Second optimization: caching source positions #
After fixing the hashing, we re-profiled and found a further optimization opportunity that would reduce a significant part of the overhead.
When generating a heap snapshot, for each function in the heap, V8 tries to record its start position in a pair of line and column numbers. This information can be used by the DevTools to display a link to the source code of the function. During usual compilation, however, V8 only stores the start position of each function in the form of a linear offset from the beginning of the script. To calculate the line and column numbers based on the linear offset, V8 needs to traverse the whole script and record where the line breaks are. This calculation turns out to be very expensive.
Normally, after V8 finishes calculating the offsets of line breaks in a script, it caches them in a newly allocated array attached to the script. Unfortunately, the snapshot implementation cannot modify the heap when traversing it, so the newly calculated line information cannot be cached.
The solution? Before generating the heap snapshot, we now iterate over all the scripts in the V8 context to compute and cache the offsets of the line breaks. As this is not done when we traverse the heap for heap snapshot generation, it is still possible to modify the heap and store the source line positions as a cache.
The fix for the caching of line break offsets has also landed in V8.
Did we make it fast? #
After enabling both fixes, we re-profiled. Both of our fixes only affect snapshot generation time, so, as expected, snapshot serialization times were unaffected.
When operating on a JS program containing…
- Development JS, generation time is 50% faster 👍
- Production JS, generation time is 90% faster 😮
Why was there a massive difference between production and development code? The production code is optimized using bundling and minification, so there are fewer JS files, and these files tend to be large. It takes longer to calculate source lines positions for these large files, so they benefit the most when we can cache the source position and avoid repeating calculations.
The optimizations were validated on both Windows and Linux target environments.
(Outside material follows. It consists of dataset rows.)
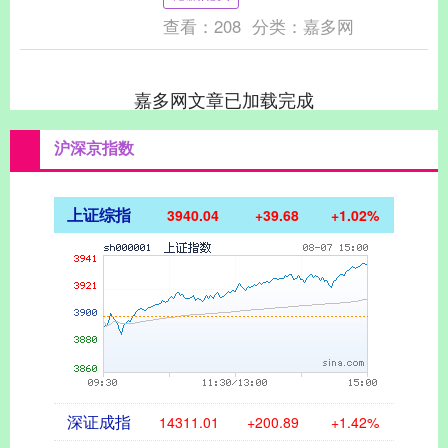
产大国。 此次西....
查看：
208
分类：
嘉多网
嘉多网文章已加载完成
沪深京指数
上证综指
3940.04
+39.68
+1.02%
深证成指
14311.01
+200.89
+1.42%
For the particularly challenging problem originally faced by the Bloomberg engineers, the total end-to-end time to capture a 100MB snapshot was reduced from a painful 10 minutes down to a very pleasant 6 seconds. That is a 100× win! 🔥
The optimizations are generic wins that we expect to be widely applicable to anyone performing memory debugging on V8, Node.js, and Chromium. These wins were shipped in V8 v11.5.130, which means they are found in Chromium 115.0.5576.0. We look forward to Node.js gaining these optimizations in the next semver-major release.
What’s next? #
First, it would be useful for Node.js to accept the new --profile-heap-snapshot
flag in NODE_OPTIONS
. In some use cases, users cannot control the the command line options passed to Node.js directly and have to configure them through the environment variable NODE_OPTIONS
. Today, Node.js filters V8 command line options set in the environment variable, and only allows a known subset, which could make it harder to test new V8 flags in Node.js, as what happened in our case.
Information accuracy in snapshots can be improved further. Today, each script source code line information is stored in a representation in the V8 heap itself. And that’s a problem because we want to measure the heap precisely without the performance measurement overhead affecting the subject we are observing. Ideally, we would store the cache of line information outside the V8 heap in order to make heap snapshot information more accurate.
Finally, now that we improved the generation phase, the biggest cost is now the serialization phase. Further analysis may reveal new optimization opportunities in serialization.
Credits #
This was possible thanks to the work of Igalia and Bloomberg engineers.